* ABOUT THIS EXERCISE
Each entry has to be printed again exactly.

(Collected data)
————

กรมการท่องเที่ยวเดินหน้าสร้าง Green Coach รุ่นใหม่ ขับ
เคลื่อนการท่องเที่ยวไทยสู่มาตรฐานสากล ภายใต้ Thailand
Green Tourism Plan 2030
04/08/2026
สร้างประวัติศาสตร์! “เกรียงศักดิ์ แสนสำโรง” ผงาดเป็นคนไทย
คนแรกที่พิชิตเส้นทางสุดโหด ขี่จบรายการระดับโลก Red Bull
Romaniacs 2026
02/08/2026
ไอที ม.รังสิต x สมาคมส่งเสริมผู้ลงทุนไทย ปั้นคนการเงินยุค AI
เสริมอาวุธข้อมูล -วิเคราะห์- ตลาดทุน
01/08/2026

————

* YOUR SOLUTION
กรมการท่องเที่ยวเดินหน้าสร้าง Green Coach รุ่นใหม่ ขับ
เคลื่อนการท่องเที่ยวไทยสู่มาตรฐานสากล ภายใต้ Thailand
Green Tourism Plan 2030
04/08/2026
สร้างประวัติศาสตร์! “เกรียงศักดิ์ แสนสำโรง” ผงาดเป็นคนไทย
คนแรกที่พิชิตเส้นทางสุดโหด ขี่จบรายการระดับโลก Red Bull
Romaniacs 2026
02/08/2026
ไอที ม.รังสิต x สมาคมส่งเสริมผู้ลงทุนไทย ปั้นคนการเงินยุค AI
เสริมอาวุธข้อมูล -วิเคราะห์- ตลาดทุน
01/08/2026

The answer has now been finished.